McKenzie Humann and Jordan Rappaport

No RWP 21-02, Research Working Paper from Federal Reserve Bank of Kansas City

Abstract: Metropolitan areas—unions of nearby built-up locations within which people travel on a day-to-day basis among places of residence, employment, and consumption—serve as a fundamental unit of economic analysis. But existing delineations of U.S. metro areas—including metropolitan Core-Based Statistical Areas (CBSAs), Urbanized Areas, and Commuting Zones—stray far from this conception. We develop a flexible algorithm that uses commuting flows among U.S. census tracts in 2000 to match varied interpretations of our metropolitan conception. Under a baseline parameterization that balances encompassing commuting flows and excluding sparsely settled land, our Kernel-Based Metropolitan Areas (KBMAs) capture almost all of the population and employment of metropolitan CBSAs but only a small portion of their land area.

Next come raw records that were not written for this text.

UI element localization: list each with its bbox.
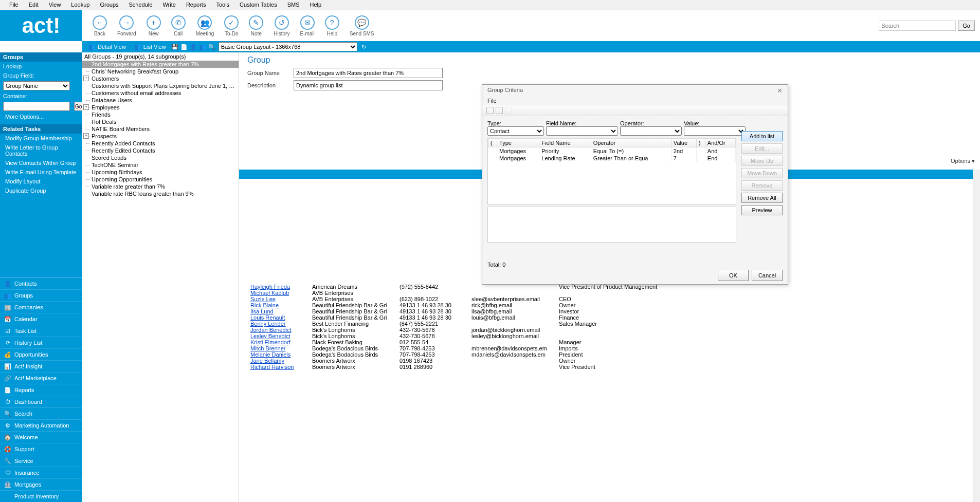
- ok-button[interactable]: OK: [718, 270, 749, 281]
- contact-row[interactable]: Michael KadlubAVB Enterprises: [247, 290, 975, 296]
- doc-icon[interactable]: 📄: [179, 44, 189, 50]
- nav-dashboard[interactable]: ⏱Dashboard: [0, 396, 82, 407]
- search-go-button[interactable]: Go: [958, 21, 975, 31]
- tree-item[interactable]: Customers with Support Plans Expiring be…: [82, 82, 239, 89]
- contact-row[interactable]: Lesley BenedictBick's Longhorns432-730-5…: [247, 333, 975, 339]
- contact-name-link[interactable]: Rick Blaine: [250, 302, 279, 308]
- contact-name-link[interactable]: Kristi Elmendorf: [250, 339, 291, 345]
- nav-support[interactable]: 🛟Support: [0, 443, 82, 455]
- contact-row[interactable]: Richard HarvisonBoomers Artworx0191 2689…: [247, 364, 975, 370]
- menu-lookup[interactable]: Lookup: [66, 0, 95, 10]
- group-field-select[interactable]: Group Name: [3, 81, 70, 90]
- grid-header[interactable]: Value: [671, 139, 696, 147]
- cancel-button[interactable]: Cancel: [752, 270, 783, 281]
- tree-item[interactable]: 2nd Mortgages with Rates greater than 7%: [82, 61, 239, 68]
- tree-item[interactable]: Prospects+: [82, 133, 239, 140]
- add-to-list-button[interactable]: Add to list: [741, 131, 783, 141]
- nav-search[interactable]: 🔍Search: [0, 407, 82, 419]
- history-button[interactable]: ↺History: [268, 14, 295, 38]
- tree-item[interactable]: Customers without email addresses: [82, 89, 239, 97]
- note-button[interactable]: ✎Note: [244, 14, 268, 38]
- contact-name-link[interactable]: Ilsa Lund: [250, 308, 274, 314]
- layout-select[interactable]: Basic Group Layout - 1366x768: [219, 42, 357, 51]
- nav-groups[interactable]: 👥Groups: [0, 289, 82, 301]
- preview-button[interactable]: Preview: [741, 205, 783, 215]
- expand-icon[interactable]: +: [83, 104, 89, 110]
- contact-name-link[interactable]: Lesley Benedict: [250, 333, 291, 339]
- tree-item[interactable]: Hot Deals: [82, 118, 239, 125]
- grid-header[interactable]: Type: [497, 139, 539, 147]
- nav-product-inventory[interactable]: Product Inventory: [0, 490, 82, 502]
- contact-name-link[interactable]: Jane Bellamy: [250, 358, 284, 364]
- search-input[interactable]: [879, 21, 956, 31]
- grid-header[interactable]: ): [696, 139, 705, 147]
- group-name-input[interactable]: [294, 68, 443, 78]
- type-select[interactable]: Contact: [487, 126, 544, 136]
- detail-view-button[interactable]: 👥 Detail View: [84, 43, 130, 51]
- value-select[interactable]: [684, 126, 746, 136]
- contact-row[interactable]: Melanie DanielsBodega's Bodacious Birds7…: [247, 351, 975, 358]
- tree-item[interactable]: Upcoming Birthdays: [82, 169, 239, 176]
- tree-item[interactable]: Customers+: [82, 75, 239, 82]
- tree-item[interactable]: Upcoming Opportunities: [82, 176, 239, 183]
- contact-row[interactable]: Jane BellamyBoomers Artworx0198 167423Ow…: [247, 358, 975, 364]
- save-icon[interactable]: 💾: [170, 44, 179, 50]
- field-select[interactable]: [546, 126, 618, 136]
- contact-icon[interactable]: 👤: [189, 44, 198, 50]
- expand-icon[interactable]: +: [83, 76, 89, 81]
- to-do-button[interactable]: ✓To-Do: [219, 14, 244, 38]
- send-sms-button[interactable]: 💬Send SMS: [344, 14, 379, 38]
- new-doc-icon[interactable]: [486, 107, 494, 114]
- nav-calendar[interactable]: 📅Calendar: [0, 313, 82, 325]
- contact-name-link[interactable]: Mitch Brenner: [250, 345, 285, 351]
- task-write-e-mail-using-template[interactable]: Write E-mail Using Template: [0, 168, 82, 177]
- options-button[interactable]: Options ▾: [951, 158, 975, 164]
- description-input[interactable]: [294, 80, 443, 90]
- tree-item[interactable]: Database Users: [82, 97, 239, 104]
- search-icon[interactable]: 🔍: [207, 44, 216, 50]
- contact-row[interactable]: Rick BlaineBeautiful Friendship Bar & Gr…: [247, 302, 975, 308]
- menu-sms[interactable]: SMS: [282, 0, 305, 10]
- task-modify-layout[interactable]: Modify Layout: [0, 177, 82, 186]
- tree-item[interactable]: NATIE Board Members: [82, 125, 239, 133]
- contains-go-button[interactable]: Go: [74, 102, 82, 111]
- new-button[interactable]: +New: [141, 14, 166, 38]
- tree-item[interactable]: TechONE Seminar: [82, 161, 239, 169]
- operator-select[interactable]: [620, 126, 682, 136]
- contact-row[interactable]: Kristi ElmendorfBlack Forest Baking012-5…: [247, 339, 975, 345]
- nav-insurance[interactable]: 🛡Insurance: [0, 467, 82, 478]
- contact-row[interactable]: Mitch BrennerBodega's Bodacious Birds707…: [247, 345, 975, 351]
- tree-item[interactable]: Employees+: [82, 104, 239, 111]
- contact-name-link[interactable]: Hayleigh Frieda: [250, 284, 290, 290]
- menu-reports[interactable]: Reports: [181, 0, 211, 10]
- contact-name-link[interactable]: Jordan Benedict: [250, 327, 292, 333]
- tree-item[interactable]: Recently Added Contacts: [82, 140, 239, 147]
- e-mail-button[interactable]: ✉E-mail: [295, 14, 319, 38]
- nav-marketing-automation[interactable]: ⚙Marketing Automation: [0, 419, 82, 431]
- group-tree[interactable]: All Groups - 19 group(s), 14 subgroup(s)…: [82, 52, 239, 502]
- doc-icon[interactable]: [496, 107, 503, 114]
- task-write-letter-to-group-contacts[interactable]: Write Letter to Group Contacts: [0, 143, 82, 158]
- nav-task-list[interactable]: ☑Task List: [0, 325, 82, 337]
- forward-button[interactable]: →Forward: [112, 14, 141, 38]
- nav-welcome[interactable]: 🏠Welcome: [0, 431, 82, 443]
- contact-name-link[interactable]: Benny Lender: [250, 321, 286, 327]
- contact-name-link[interactable]: Richard Harvison: [250, 364, 294, 370]
- contacts-list[interactable]: Hayleigh FriedaAmerican Dreams(972) 555-…: [247, 284, 975, 502]
- contact-row[interactable]: Louis RenaultBeautiful Friendship Bar & …: [247, 314, 975, 321]
- scrollbar[interactable]: [973, 170, 980, 502]
- grid-header[interactable]: Field Name: [539, 139, 591, 147]
- nav-opportunities[interactable]: 💰Opportunities: [0, 348, 82, 360]
- nav-reports[interactable]: 📄Reports: [0, 384, 82, 396]
- back-button[interactable]: ←Back: [87, 14, 112, 38]
- grid-header[interactable]: (: [488, 139, 497, 147]
- tree-item[interactable]: Friends: [82, 111, 239, 118]
- menu-view[interactable]: View: [44, 0, 66, 10]
- tree-item[interactable]: Scored Leads: [82, 154, 239, 161]
- nav-mortgages[interactable]: 🏦Mortgages: [0, 478, 82, 490]
- dialog-file-menu[interactable]: File: [482, 97, 788, 105]
- tree-item[interactable]: Variable rate RBC loans greater than 9%: [82, 190, 239, 197]
- call-button[interactable]: ✆Call: [166, 14, 191, 38]
- contact-name-link[interactable]: Suzie Lee: [250, 296, 276, 302]
- criteria-grid[interactable]: (TypeField NameOperatorValue)And/OrMortg…: [487, 138, 736, 204]
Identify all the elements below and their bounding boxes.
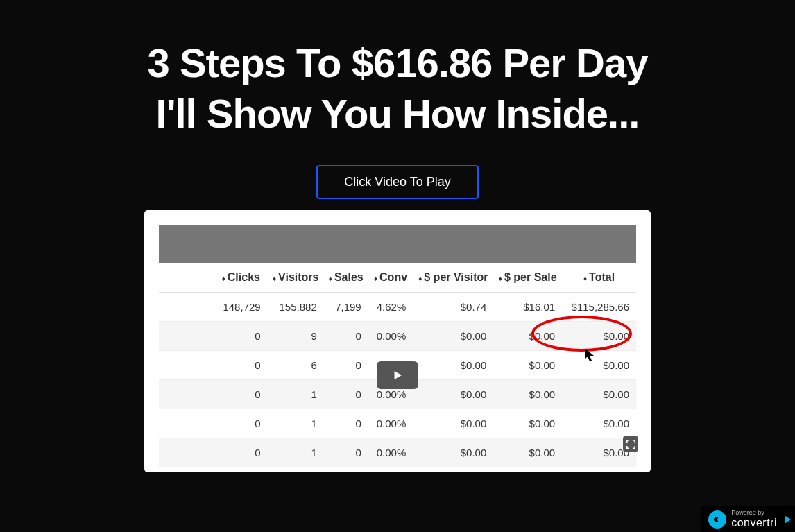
cell: 7,199 — [324, 293, 368, 322]
table-row: 0 1 0 0.00% $0.00 $0.00 $0.00 — [159, 409, 636, 438]
powered-by-label: Powered by — [731, 510, 777, 516]
cell: $0.00 — [493, 380, 562, 409]
cell: 0 — [324, 409, 368, 438]
cell: 4.62% — [368, 293, 413, 322]
sort-icon: ♦ — [499, 275, 502, 282]
cell: $0.00 — [413, 380, 493, 409]
cell: 0 — [214, 409, 268, 438]
cell: 1 — [268, 380, 324, 409]
badge-text: Powered by convertri — [731, 510, 777, 529]
cell: $16.01 — [493, 293, 562, 322]
play-icon — [391, 369, 404, 381]
cell: $0.00 — [562, 380, 636, 409]
cell: 1 — [268, 409, 324, 438]
cell: 0.00% — [368, 438, 413, 467]
cell: 9 — [268, 322, 324, 351]
cell: $0.00 — [562, 322, 636, 351]
cell: $0.00 — [413, 409, 493, 438]
cell: 0 — [324, 438, 368, 467]
col-per-visitor: $ per Visitor — [424, 271, 488, 283]
cell: 155,882 — [268, 293, 324, 322]
cell: 1 — [268, 438, 324, 467]
cell: 0 — [214, 351, 268, 380]
cell: $0.00 — [493, 322, 562, 351]
cell: $0.00 — [493, 438, 562, 467]
page-headline: 3 Steps To $616.86 Per Day I'll Show You… — [148, 38, 648, 139]
cell: 0 — [324, 322, 368, 351]
cell: 148,729 — [214, 293, 268, 322]
sort-icon: ♦ — [329, 275, 332, 282]
cell: $0.00 — [413, 351, 493, 380]
cell: $0.00 — [562, 351, 636, 380]
sort-icon: ♦ — [418, 275, 422, 282]
fullscreen-button[interactable] — [623, 436, 638, 452]
video-container[interactable]: ♦Clicks ♦Visitors ♦Sales ♦Conv ♦$ per Vi… — [144, 210, 651, 472]
cell: $0.00 — [493, 409, 562, 438]
col-sales: Sales — [334, 271, 364, 283]
col-visitors: Visitors — [278, 271, 318, 283]
cell: $0.00 — [562, 409, 636, 438]
badge-play-icon — [785, 515, 791, 524]
cell: $115,285.66 — [562, 293, 636, 322]
table-header-row: ♦Clicks ♦Visitors ♦Sales ♦Conv ♦$ per Vi… — [159, 263, 636, 293]
powered-by-badge[interactable]: Powered by convertri — [701, 506, 795, 532]
table-row: 0 1 0 0.00% $0.00 $0.00 $0.00 — [159, 438, 636, 467]
play-button[interactable] — [377, 361, 418, 389]
convertri-logo-icon — [708, 510, 726, 529]
sort-icon: ♦ — [374, 275, 377, 282]
col-per-sale: $ per Sale — [504, 271, 557, 283]
cell: $0.00 — [413, 322, 493, 351]
table-header-band — [159, 225, 636, 263]
brand-name: convertri — [731, 517, 777, 529]
table-row: 0 9 0 0.00% $0.00 $0.00 $0.00 — [159, 322, 636, 351]
table-row: 148,729 155,882 7,199 4.62% $0.74 $16.01… — [159, 293, 636, 322]
col-clicks: Clicks — [228, 271, 260, 283]
cell: 0 — [214, 380, 268, 409]
cell: 0.00% — [368, 409, 413, 438]
cell: $0.00 — [413, 438, 493, 467]
cell: 0 — [214, 438, 268, 467]
headline-line1: 3 Steps To $616.86 Per Day — [148, 40, 648, 85]
cell: $0.00 — [493, 351, 562, 380]
sort-icon: ♦ — [273, 275, 276, 282]
cell: 0 — [324, 351, 368, 380]
cell: 0 — [214, 322, 268, 351]
sort-icon: ♦ — [222, 275, 225, 282]
cell: 0.00% — [368, 322, 413, 351]
headline-line2: I'll Show You How Inside... — [156, 91, 640, 136]
cell: $0.74 — [413, 293, 493, 322]
sort-icon: ♦ — [583, 275, 587, 282]
cell: 6 — [268, 351, 324, 380]
col-conv: Conv — [379, 271, 407, 283]
click-video-button[interactable]: Click Video To Play — [316, 165, 478, 199]
cell: 0 — [324, 380, 368, 409]
fullscreen-icon — [626, 440, 635, 449]
col-total: Total — [589, 271, 615, 283]
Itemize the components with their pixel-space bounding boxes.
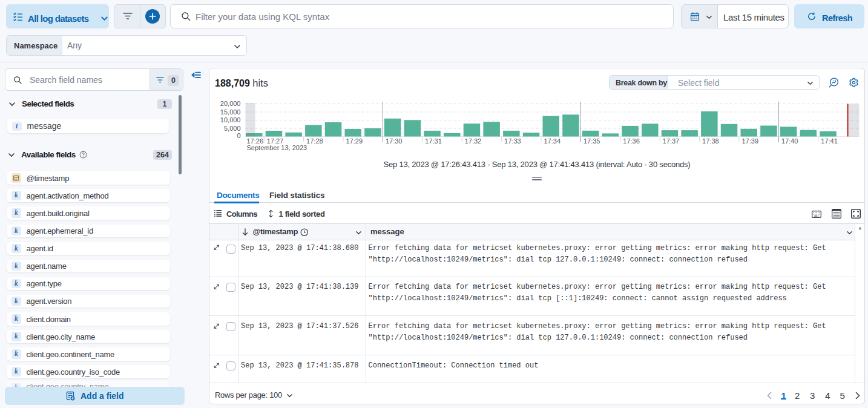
svg-text:17:30: 17:30 — [386, 137, 403, 145]
svg-text:5,000: 5,000 — [224, 125, 241, 132]
svg-text:15,000: 15,000 — [220, 108, 241, 116]
svg-text:17:39: 17:39 — [742, 137, 759, 145]
svg-text:17:37: 17:37 — [663, 137, 680, 145]
svg-text:17:34: 17:34 — [544, 137, 561, 145]
svg-text:17:35: 17:35 — [584, 137, 600, 145]
svg-text:0: 0 — [237, 132, 240, 139]
svg-text:17:38: 17:38 — [702, 137, 719, 145]
svg-text:10,000: 10,000 — [220, 116, 241, 123]
svg-text:17:28: 17:28 — [306, 137, 323, 145]
svg-text:17:33: 17:33 — [504, 137, 521, 145]
svg-text:17:41: 17:41 — [821, 137, 838, 145]
svg-text:17:32: 17:32 — [465, 137, 482, 145]
svg-text:17:36: 17:36 — [623, 137, 640, 145]
svg-text:September 13, 2023: September 13, 2023 — [247, 144, 307, 151]
svg-text:17:31: 17:31 — [425, 137, 442, 145]
svg-text:17:40: 17:40 — [781, 137, 798, 145]
svg-text:17:29: 17:29 — [346, 137, 363, 145]
svg-text:20,000: 20,000 — [220, 100, 241, 107]
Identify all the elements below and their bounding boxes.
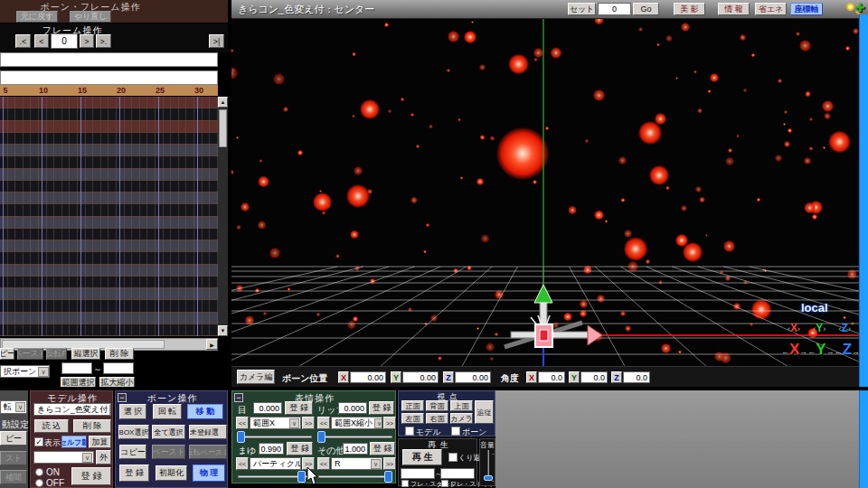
pos-x-input[interactable]: 0.00 bbox=[350, 371, 386, 383]
set-value-input[interactable]: 0 bbox=[598, 3, 631, 15]
other-next-button[interactable]: >> bbox=[383, 457, 396, 470]
dropdown-arrow-icon[interactable]: ∨ bbox=[289, 418, 299, 428]
timeline-row[interactable] bbox=[0, 277, 218, 288]
eye-next-button[interactable]: >> bbox=[302, 417, 315, 429]
timeline-row[interactable] bbox=[0, 265, 218, 277]
bone-list-row-2[interactable] bbox=[0, 70, 218, 85]
model-register-button[interactable]: 登 録 bbox=[71, 467, 111, 485]
beauty-shadow-button[interactable]: 美 影 bbox=[674, 3, 705, 15]
timeline-row[interactable] bbox=[0, 181, 218, 192]
timeline-row[interactable] bbox=[0, 156, 218, 168]
brow-prev-button[interactable]: << bbox=[236, 457, 249, 470]
pos-y-input[interactable]: 0.00 bbox=[402, 371, 439, 383]
timeline-ruler[interactable]: 51015202530 bbox=[0, 85, 218, 97]
eye-register-button[interactable]: 登 録 bbox=[285, 401, 313, 415]
other-slider-track[interactable] bbox=[318, 475, 392, 478]
on-radio[interactable] bbox=[35, 468, 43, 476]
column-select-button[interactable]: 縦選択 bbox=[71, 348, 100, 360]
frame-next5-button[interactable]: >. bbox=[96, 34, 111, 48]
bone-move-button[interactable]: 移 動 bbox=[187, 404, 223, 419]
range-start-input[interactable] bbox=[61, 362, 92, 374]
eye-prev-button[interactable]: << bbox=[236, 417, 249, 429]
viewport-right-scrollbar[interactable] bbox=[859, 14, 868, 488]
eye-value-input[interactable]: 0.000 bbox=[253, 402, 282, 414]
model-delete-button[interactable]: 削 除 bbox=[73, 419, 111, 433]
frame-number-input[interactable]: 0 bbox=[51, 33, 78, 49]
cutoff-interp-button[interactable]: 補間 bbox=[0, 470, 27, 484]
bone-rotate-button[interactable]: 回 転 bbox=[153, 404, 182, 419]
axes-toggle-button[interactable]: 座標軸 bbox=[790, 3, 823, 15]
dropdown-arrow-icon[interactable]: ∨ bbox=[371, 459, 381, 469]
magnifier-icon[interactable] bbox=[846, 3, 854, 11]
move-x-handle[interactable]: ←X→ bbox=[781, 341, 807, 359]
timeline-row[interactable] bbox=[0, 288, 218, 300]
view-right-button[interactable]: 右面 bbox=[426, 413, 448, 424]
brow-morph-dropdown[interactable]: パーティクルSi ∨ bbox=[250, 457, 301, 470]
timeline-row[interactable] bbox=[0, 324, 218, 336]
cutoff-paste-button[interactable]: スト bbox=[0, 451, 27, 465]
timeline-vscrollbar[interactable]: ▲ ▼ bbox=[218, 97, 228, 336]
move-y-handle[interactable]: ←Y→ bbox=[807, 341, 834, 359]
brow-register-button[interactable]: 登 録 bbox=[287, 442, 313, 455]
view-camera-button[interactable]: カメラ bbox=[450, 413, 473, 424]
dropdown-arrow-icon[interactable]: ∨ bbox=[374, 418, 382, 428]
scroll-up-icon[interactable]: ▲ bbox=[218, 97, 228, 108]
view-bone-checkbox[interactable] bbox=[451, 427, 460, 436]
undo-button[interactable]: 元に戻す bbox=[16, 11, 58, 23]
lip-slider-handle[interactable] bbox=[317, 431, 326, 443]
lip-value-input[interactable]: 0.000 bbox=[338, 402, 367, 414]
info-button[interactable]: 情 報 bbox=[718, 3, 750, 15]
plus-move-icon[interactable]: ✚ bbox=[855, 1, 865, 14]
lip-slider-track[interactable] bbox=[318, 436, 392, 438]
timeline-row[interactable] bbox=[0, 108, 218, 120]
dropdown-arrow-icon[interactable]: ∨ bbox=[82, 453, 92, 463]
timeline-row[interactable] bbox=[0, 169, 218, 181]
off-radio[interactable] bbox=[35, 479, 43, 487]
bone-select-button[interactable]: 選 択 bbox=[119, 404, 146, 419]
view-back-button[interactable]: 背面 bbox=[426, 400, 448, 411]
bone-paste-button[interactable]: ペースト bbox=[152, 445, 185, 459]
timeline-row[interactable] bbox=[0, 192, 218, 204]
additive-button[interactable]: 加算 bbox=[89, 436, 111, 448]
timeline-grid[interactable] bbox=[0, 97, 218, 336]
go-button[interactable]: Go bbox=[633, 3, 659, 15]
rotate-y-handle[interactable]: ‹Y› bbox=[813, 322, 826, 334]
unregistered-select-button[interactable]: 未登録選 bbox=[189, 425, 227, 439]
outside-button[interactable]: 外 bbox=[96, 450, 111, 465]
self-shadow-button[interactable]: セルフ影 bbox=[61, 436, 87, 448]
frame-next-button[interactable]: > bbox=[80, 34, 94, 48]
play-start-input[interactable] bbox=[401, 468, 435, 479]
dropdown-arrow-icon[interactable]: ∨ bbox=[38, 367, 48, 377]
rotate-x-handle[interactable]: ‹X› bbox=[788, 322, 800, 334]
scroll-right-icon[interactable]: ▶ bbox=[206, 339, 218, 350]
view-left-button[interactable]: 左面 bbox=[401, 413, 424, 424]
cutoff-copy-button[interactable]: ピー bbox=[0, 431, 27, 446]
vscroll-thumb[interactable] bbox=[219, 109, 227, 147]
bone-copy-button[interactable]: コピー bbox=[119, 445, 146, 459]
model-load-button[interactable]: 読 込 bbox=[34, 419, 69, 433]
frame-stop-checkbox[interactable] bbox=[441, 480, 448, 487]
frame-first-button[interactable]: .< bbox=[15, 34, 31, 48]
dropdown-arrow-icon[interactable]: ∨ bbox=[109, 405, 111, 415]
paste-frame-button[interactable]: ペースト bbox=[17, 348, 43, 360]
move-manipulator[interactable] bbox=[505, 285, 602, 347]
brow-value-input[interactable]: 0.990 bbox=[259, 443, 284, 455]
display-checkbox[interactable]: ✓ bbox=[34, 437, 43, 446]
select-all-button[interactable]: 全て選択 bbox=[152, 425, 185, 439]
rotate-z-handle[interactable]: ‹Z› bbox=[839, 322, 851, 334]
ang-z-input[interactable]: 0.0 bbox=[623, 371, 650, 383]
timeline-row[interactable] bbox=[0, 97, 218, 108]
eye-slider-track[interactable] bbox=[238, 436, 312, 438]
bone-select-dropdown[interactable]: 択ボーン ∨ bbox=[0, 365, 50, 378]
bone-list-row-1[interactable] bbox=[0, 52, 218, 67]
dropdown-arrow-icon[interactable]: ∨ bbox=[15, 402, 25, 412]
delete-frame-button[interactable]: 削 除 bbox=[105, 348, 134, 360]
timeline-row[interactable] bbox=[0, 313, 218, 324]
other-slider-handle[interactable] bbox=[384, 471, 392, 483]
copy-frame-button[interactable]: ピー bbox=[0, 348, 14, 360]
ang-y-input[interactable]: 0.0 bbox=[580, 371, 608, 383]
brow-slider-handle[interactable] bbox=[297, 471, 306, 483]
play-end-input[interactable] bbox=[440, 468, 475, 479]
eye-morph-dropdown[interactable]: 範囲X ∨ bbox=[250, 417, 301, 429]
timeline-row[interactable] bbox=[0, 145, 218, 156]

The population of the baseline KBMAs is distributed more diffusely than the population of existing delineations, suggesting KBMAs better match the geographic scope of agglomeration. But as with existing delineations, population becomes more bunched across the largest KBMAs. Settled land area expands proportionately with population across small KBMAs but increasingly less than proportionately as population becomes larger, suggesting the existence of centripetal forces that temper the geographic expansion of metropolitan areas.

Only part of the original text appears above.